Cross Currents's Eytan Kobre has evidently been reading some of the recent blog discussion about the Bat Mitzvah celebration as an example of the 20th century adaptation by Orthodoxy to modern mores. There are a number of posekim who discuss the permissibility of the Bat Mitzvah, from the Seridei Esh to the Iggeros Moshe. Kobre is skeptical that Mordecai Kaplan really did "invent" the Bat Mitzvah (although he allows that Kaplan is the "dude who invented Reconstructionism (patent pending)").
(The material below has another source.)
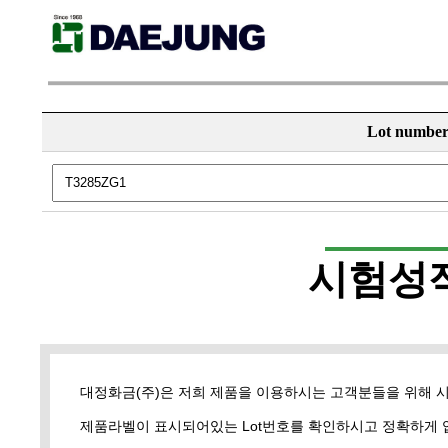
Lot numbe
시험성
대정화금(주)은 저희 제품을 이용하시는 고객분들을 위해 
제품라벨이 표시되어있는 Lot번호를 확인하시고 정확하게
How, you ask, do I know the bat mitzvah was Kaplan’s baby? Because, over the years, I must have read the same sentence in at least 5 or 6 different Jewish papers or books, and always with a sober air of authority (those familiar with the literature know that received wisdom of this sort about the Orthodox tends to get regurgitated repeatedly), in roughly these words: “Even the Orthodox have been influenced by the other movements to accomodate modernity*, as in their adoption of the bat mitzvah ceremony first performed by Mordecai Kaplan.” What a gas.To an extent I agree with Kobre. I don't think that Orthodox Jews who make Bat Mitzvah parties for their daughters are consciously influenced by Reconstructionism. But the Orthodox Bat Mitzvah was not created ex nihilo. It came from somewhere. Unless Kobre can provide a different, plausible point of origin, there is little reason to assume that the seeds of this idea wasn't initiated by Mordecai Kaplan in the 20th century. No one is saying that Orthodox Jews said "Hey, those Reconstructionists (patent pending) have a great idea. Let's make a party for our Chani when she turns 12 just as we made one for Shloimy when he became 13." Or at least I'm not saying it. Sometimes that is how influence works. It is overt. But it is likely-to-certain that this isn't the case here. What happened was that the Bat Mitzvah celebration was initiated by Mordecai Kaplan and the latent idea was released, as it were, into the atmosphere. Formerly a young lady's ascension to gedola-hood went marked primarily by fasting with the adults. Fast forward 60 or 70 years later and even in chareidi circles (although not in all) a young lady has the occasion marked by, if not a seudas mitzvah, then a party with her friends. This did not happen and probably would not have happened in the 14th century. It happened in the 20th century. Why? Because of external influences and pressures on Orthodox Jews to adapt to the reality that 12 year old girls cannot accept that their transition to halakhic maturity would go unnoticed while that of their brothers would be a communal celebration (to say nothing of a catered affair, another 20th century adaptation to something-or-other).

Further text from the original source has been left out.